Sunday, May 1

Last five...

Last five books:

+ The Stupidest Angel - By Christopher Moore
+ Fever Pitch - Nick Hornby
+ The Twenty-seventh City - Jonathan Franzen
+ The amateur Marraige - Anne Tyler
+ The Motorcycle Diaires - Che Guevara
+ Plus, I've been reading Aloft by Chang-Rae Lee between Fever Pitch and The Stupidest Angel, and I've started Windows on the World, a 9/11 novel by some French dude.

Last five movies:
+ The Hitchhikers Guide to the Galaxy
+ Fever Pitch
+ Million Dollar Baby
+ Hitch
+ The Pacifier.

Last five TV shows:
+Nuggets playoff losses (ugh)
+ Most Extreme Elimination
+ The Prisoner (via Netflix)
+ The Weather Channel
+ Televisded Rockies bullpen collapses (ugh)

Franzen's book's the best of that list -- and it was his first novel, too. Wow. Daunting. Big. Worldly. Aloft has amazing writing, too, but I haven't gotten much past the first three chapters yet so can't tell you too much about it.

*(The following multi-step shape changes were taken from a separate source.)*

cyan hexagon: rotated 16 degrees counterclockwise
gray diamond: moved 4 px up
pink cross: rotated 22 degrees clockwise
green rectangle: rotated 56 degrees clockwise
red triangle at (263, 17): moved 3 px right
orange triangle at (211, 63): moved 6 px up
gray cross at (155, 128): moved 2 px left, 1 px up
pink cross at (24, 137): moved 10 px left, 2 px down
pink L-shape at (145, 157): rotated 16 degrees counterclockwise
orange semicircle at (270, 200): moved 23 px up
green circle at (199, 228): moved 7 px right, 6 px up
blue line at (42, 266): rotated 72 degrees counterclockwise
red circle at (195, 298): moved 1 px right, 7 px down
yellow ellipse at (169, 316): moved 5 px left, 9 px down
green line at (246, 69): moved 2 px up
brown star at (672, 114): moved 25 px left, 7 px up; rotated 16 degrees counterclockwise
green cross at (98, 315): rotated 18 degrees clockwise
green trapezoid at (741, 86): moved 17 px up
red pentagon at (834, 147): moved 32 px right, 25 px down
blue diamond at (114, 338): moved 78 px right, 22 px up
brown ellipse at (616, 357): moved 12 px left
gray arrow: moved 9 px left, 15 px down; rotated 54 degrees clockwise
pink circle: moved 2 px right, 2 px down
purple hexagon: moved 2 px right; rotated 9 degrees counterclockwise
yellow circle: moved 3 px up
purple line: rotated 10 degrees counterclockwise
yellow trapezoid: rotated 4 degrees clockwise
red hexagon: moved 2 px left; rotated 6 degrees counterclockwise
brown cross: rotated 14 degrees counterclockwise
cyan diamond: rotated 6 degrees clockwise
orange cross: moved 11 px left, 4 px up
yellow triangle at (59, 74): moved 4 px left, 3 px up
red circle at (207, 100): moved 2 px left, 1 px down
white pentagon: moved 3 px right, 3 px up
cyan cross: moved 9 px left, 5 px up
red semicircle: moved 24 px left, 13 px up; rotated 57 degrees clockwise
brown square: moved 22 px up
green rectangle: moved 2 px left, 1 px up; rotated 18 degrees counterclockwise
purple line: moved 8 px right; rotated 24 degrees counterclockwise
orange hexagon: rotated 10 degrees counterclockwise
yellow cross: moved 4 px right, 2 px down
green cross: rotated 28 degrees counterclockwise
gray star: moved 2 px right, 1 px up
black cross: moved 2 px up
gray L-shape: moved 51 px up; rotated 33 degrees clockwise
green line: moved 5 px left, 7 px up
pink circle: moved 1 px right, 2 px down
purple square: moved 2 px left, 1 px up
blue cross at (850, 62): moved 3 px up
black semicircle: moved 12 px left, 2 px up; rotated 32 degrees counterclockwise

I picked up the Moore book because down at Colorado Springs last weekend, his name came up in conversations a few times, and neither Jared nor I had heard of him. Turns out my nephew read him in high school. Go figure. Someone in the Springs told me he was like Tom Robbins, who I like a lot, but I would a say a cheaper, TV-movie version of Robbins perhaps. I suppose this particular book is hilarious, but it didn't make me laugh that much but for a few grins. (Still, I read it in three sittings, including nearly an hour waiting for the Grease Monkey guys to change the oil in my car -- [the best part of that waiting room was when one of the workers came in and asked who had the Pathfinder, and a guy next to me said he did, and the worker asked what the trick was to get the car started, and the owner said nothing, and then the guy said do you have to like twist the steering wheel or something, and then the owner admitted yeah you did, and then -- I was listening to all of this with my eyes buried in my book -- when I looked over when the owner got up to follow the Grease Monkey outside, I see the owner has a hook for a hand, a genuine steel hook, something you don't see very often on the Edge of nowhere, or at least the little paths I tend to wear into the planet making my rounds between home, school, work and the few stores I visit.]

We saw Fever Pitch before I read it, altho' I'm a Hornby fan and see several of his books here on the shelf next to me. I liked the movie a lot, but then I'm a sucker for baseball movies, and I like both Jimmy F and Drew B. quite a bit too. It worked. The book is about soccer, of course, English football, and nothing at all like the movie, as the book is a nonfiction personal account of Nick's obsession with Arsenal, the big north London team. I saw Hitch and Eastwood's boxing movie back to back in a mall in Arizona in early April when I was stuck down there for work. [The most interesting part of that night, aside from the popcorn meal I had, was in the food court when I spied just before the mall cops did a guy with a handgun in a holster on his hip, in clear sight (not concealed in anyway, which I suppose is as legal there as here, although not something I see, well, ever) and then I watched the mall cops -- security teens -- talk nervously to each other with the shoulder-mounted mics on their walkie-talkies and slowly surround and walk in to talk to him. I pictured the worse, of course, and slowly made my way to a safe distance literally out of the line of fire.]